If you do, you stand to gain from two federal contracts recently awarded to Secat Inc., a University of Kentucky affiliated research management and consulting business dedicated to the aluminum industry.

The contracts totaling $3.5 million from the U.S. Department of Energy will be used on two projects aimed at reducing waste and lowering energy and cost components in the production and the fabrication processes of aluminum products.

The cost savings of these projects could reach the consumer as the aluminum industry reduces energy consumption and manufacturing costs.

The projects are worth $7.1 million over three years, with Secat and its industry partners contributing half of the cost, said Subodh Das, director of the Center for Aluminum Technology (CAT) of the UK College of Engineering. CAT is the only aluminum research lab in the nation supported by a university, government and private industry.
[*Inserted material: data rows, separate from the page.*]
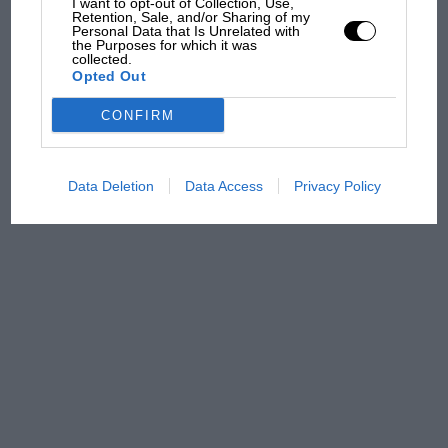
I want to opt-out of Collection, Use,
Retention, Sale, and/or Sharing of my
Personal Data that Is Unrelated with
MPH: Norris had no
the Purposes for which it was
sympathy for Russell's F1
collected.
Opted Out
car complaints. Here's why
CONFIRM
Data Deletion
Data Access
Privacy Policy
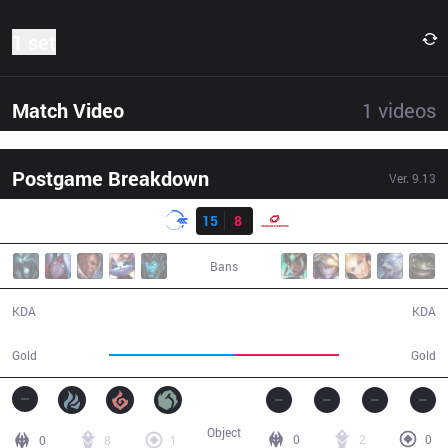
1 set
Match Video
1
videos
Postgame Breakdown
Ver.
9.13
Result
DFM
15
8
SG
30:06
Bans
15 / 8 / 39
8 / 15 / 15
KDA
KDA
57,626
47,789
Gold
Gold
Object
0
2
0
0
8
1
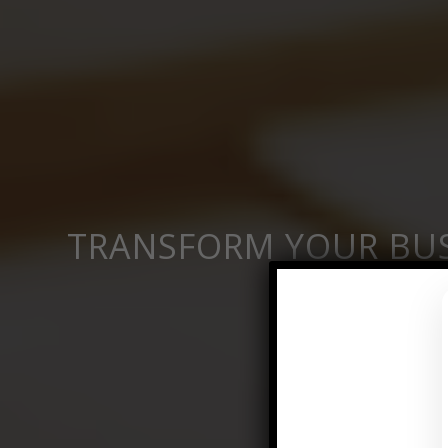
TRANSFORM YOUR BUS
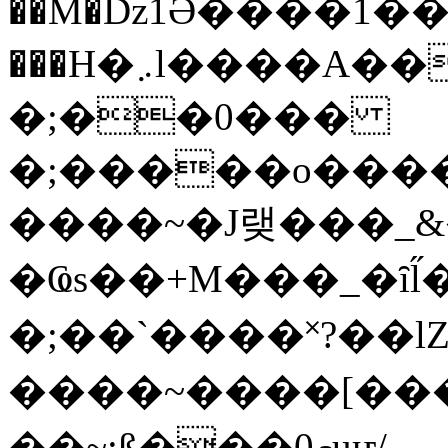
��M�ǲ1Ә����1�
���H�܇l����A������?�gP��?
�;��0���
�;�����o����
����~�J랮���_
�Ҩs��+M���_�ȋl̋
�;��`��� �˟?��lZ�
����~����[����
��~;ß���0މuҥ/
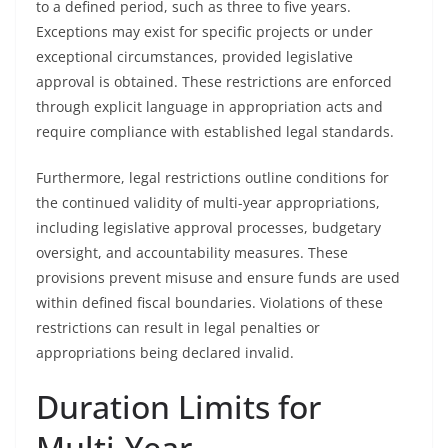
to a defined period, such as three to five years.
Exceptions may exist for specific projects or under
exceptional circumstances, provided legislative
approval is obtained. These restrictions are enforced
through explicit language in appropriation acts and
require compliance with established legal standards.
Furthermore, legal restrictions outline conditions for
the continued validity of multi-year appropriations,
including legislative approval processes, budgetary
oversight, and accountability measures. These
provisions prevent misuse and ensure funds are used
within defined fiscal boundaries. Violations of these
restrictions can result in legal penalties or
appropriations being declared invalid.
Duration Limits for
Multi-Year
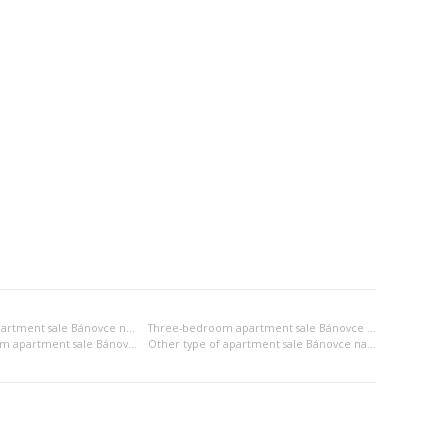
Two-bedroom apartment sale Bánovce nad Bebravou
Three-bedroom apartment sale Bánovce nad Bebravou
2x bedsitting room apartment sale Bánovce nad Bebravou
Other type of apartment sale Bánovce nad Bebravou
Secat, located at UK’s Coldstream Research Campus, allows aluminum manufacturing companies to become more competitive in the global market through applied research that will lower energy and production costs, Das said.

The projects are especially significant to Kentucky, where the manufacturing and processing of aluminum is a major industry. The commonwealth has 81 aluminum plants, which constitute the world’s greatest concentration of such facilities. These plants employ more than 11,000 men and women with an annual payroll of $542 million.
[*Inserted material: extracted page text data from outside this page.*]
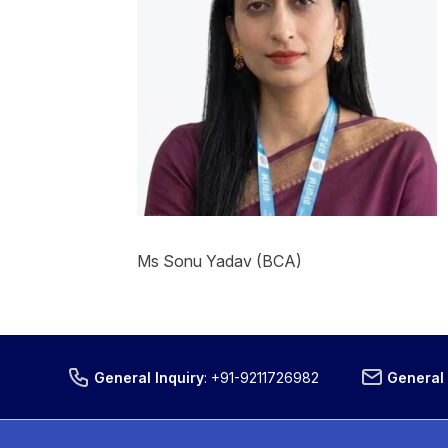
Ms Sonu Yadav (BCA)
General Inquiry
:
+91-9211726982
General 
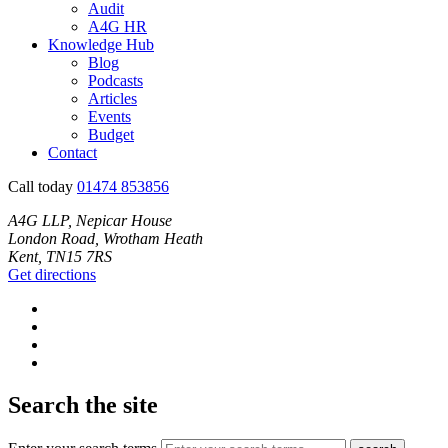
Audit
A4G HR
Knowledge Hub
Blog
Podcasts
Articles
Events
Budget
Contact
Call today
01474 853856
A4G LLP, Nepicar House
London Road, Wrotham Heath
Kent, TN15 7RS
Get directions
Search the site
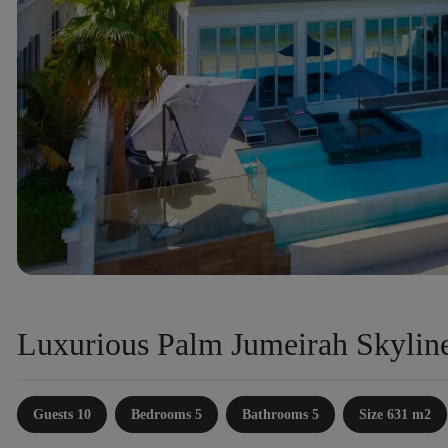
Luxurious Palm Jumeirah Skyline
Guests 10
Bedrooms 5
Bathrooms 5
Size 631 m2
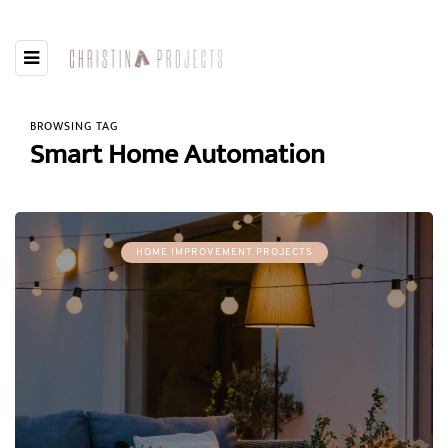
BROWSING TAG
Smart Home Automation
HOME IMPROVEMENT PROJECTS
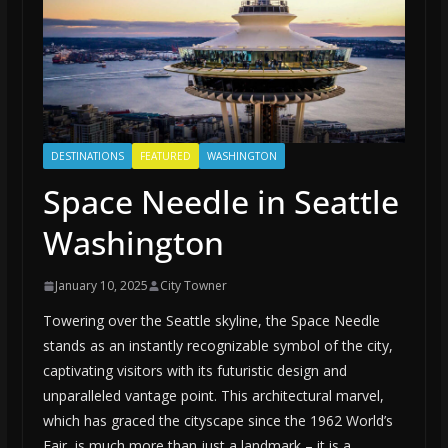
DESTINATIONS
FEATURED
WASHINGTON
Space Needle in Seattle
Washington
January 10, 2025
City Towner
Towering over the Seattle skyline, the Space Needle
stands as an instantly recognizable symbol of the city,
captivating visitors with its futuristic design and
unparalleled vantage point. This architectural marvel,
which has graced the cityscape since the 1962 World’s
Fair, is much more than just a landmark – it is a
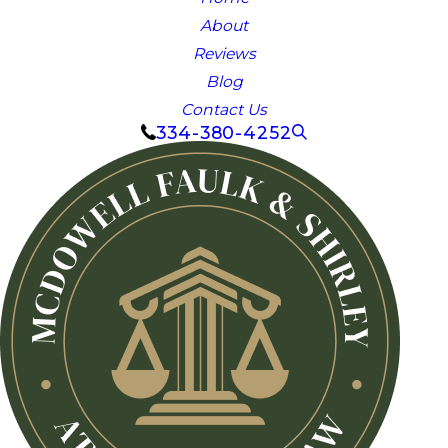
About
Reviews
Blog
Contact Us
334-380-4252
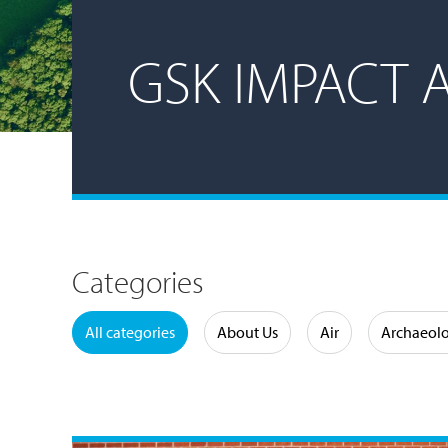
GSK IMPACT 
Categories
Water
All categories
About Us
Air
Archaeol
Those numbers could rise with the reduction of manufacturing and processing costs of aluminum.

The Secat project on oxidative melt loss will reveal fundamental understanding of the reduction of waste, called dross, which is formed in the aluminum melting process. Implementation of this project would lead to energy savings of 58 trillion Btu by the year 2020, Das said. A savings of 58 trillion Btu is the equivalent to the energy required for burning 15 million 100-watt light bulbs continuously for one year.
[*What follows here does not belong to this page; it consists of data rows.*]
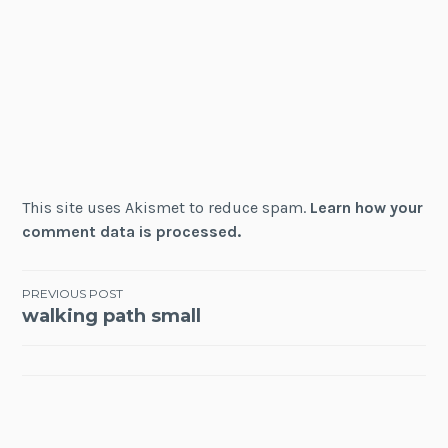
This site uses Akismet to reduce spam.
Learn how your
comment data is processed.
Post
PREVIOUS POST
walking path small
navigation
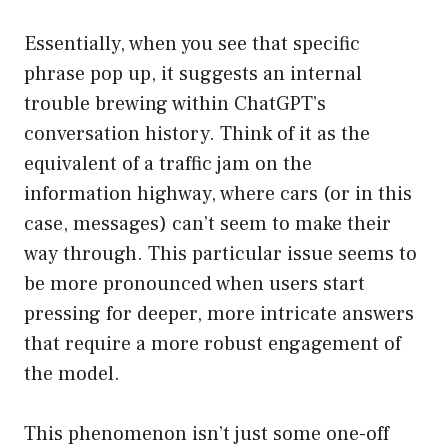
Essentially, when you see that specific
phrase pop up, it suggests an internal
trouble brewing within ChatGPT’s
conversation history. Think of it as the
equivalent of a traffic jam on the
information highway, where cars (or in this
case, messages) can’t seem to make their
way through. This particular issue seems to
be more pronounced when users start
pressing for deeper, more intricate answers
that require a more robust engagement of
the model.
This phenomenon isn’t just some one-off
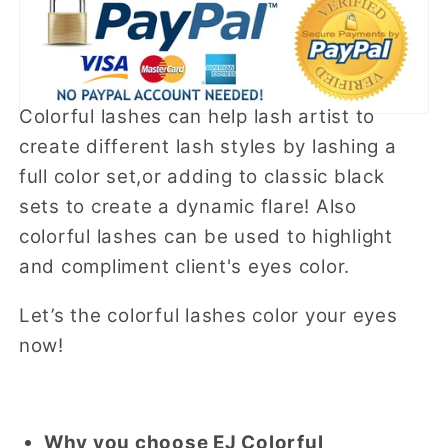
Colorful lashes can help lash artist to
create different lash styles by lashing a
full color set,or adding to classic black
sets to create a dynamic flare! Also
colorful lashes can be used to highlight
and compliment client's eyes color.
Let’s the colorful lashes color your eyes
now!
Why you choose EJ Colorful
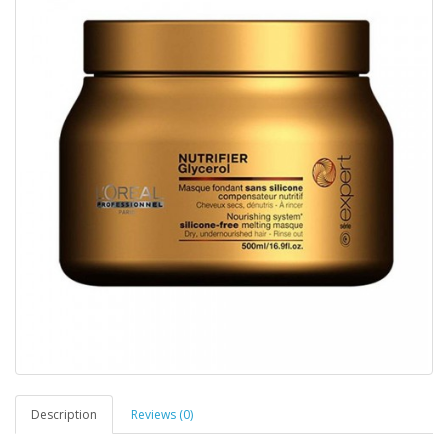
Description
Reviews (0)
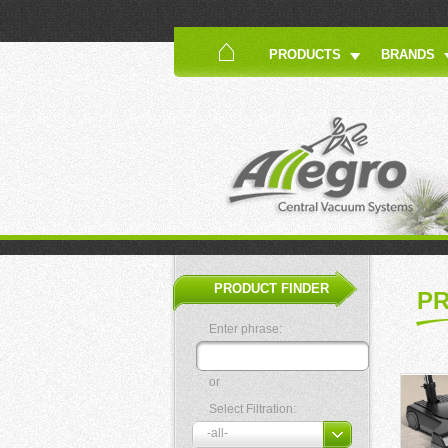
PRODUCTS
BRANDS
PRODUCT FINDER
P
Enter phrase:
or
Select Filtration:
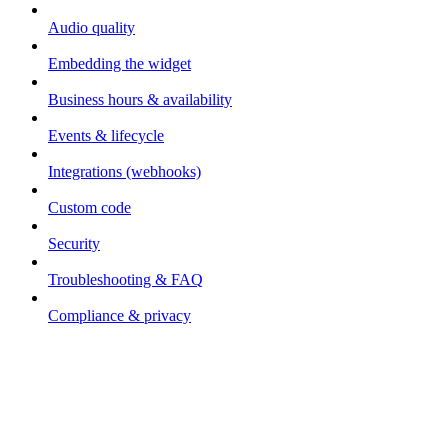
Audio quality
Embedding the widget
Business hours & availability
Events & lifecycle
Integrations (webhooks)
Custom code
Security
Troubleshooting & FAQ
Compliance & privacy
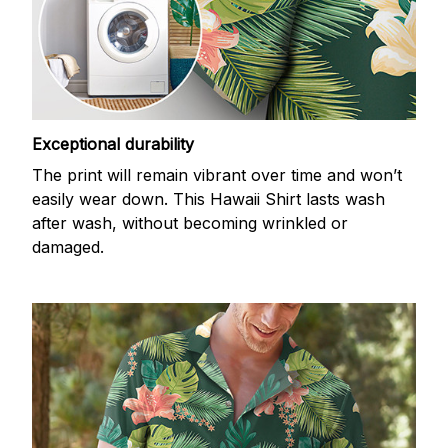
Exceptional durability
The print will remain vibrant over time and won’t
easily wear down. This Hawaii Shirt lasts wash
after wash, without becoming wrinkled or
damaged.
The second project will assist the aluminum industry in reducing the incidence of ingot cracks from the current level of 5 percent down to 2 percent. Ingot cracking is caused by stresses that are developed in casting operations. Implementation of the results of the research will lead to energy savings in excess of 6 trillion Btu by the year 2020, Das said. Six trillion Btu would provide one year’s energy requirements for a city with a population of 170,000.

Both projects will involve three national laboratories: Oak Ridge, Tennessee; Argonne, Chicago, Ill.; and Albany, Oregon. CAT at UK is the university partner.

Aluminum companies involved in the projects are: Alcan Aluminum Corp.; ARCO Aluminum, Inc.; Commonwealth Aluminum; Hydro Aluminum, Louisville, Inc.; IMCO Recycling, Inc.; Logan Aluminum, Inc.; McCook Metals; NSA Division of Southwire Co.; and Wagstaff. All of these companies are based in Kentucky or have connections to the Bluegrass state.

Secat provides space, hardware and support service to individual companies and university researchers. At Secat, personnel from the university and from the private sector collaborate on projects while individual companies develop proprietary projects. Secat manages the Coldstream facility and coordinates non-university resources in the pursuit of specific research goals.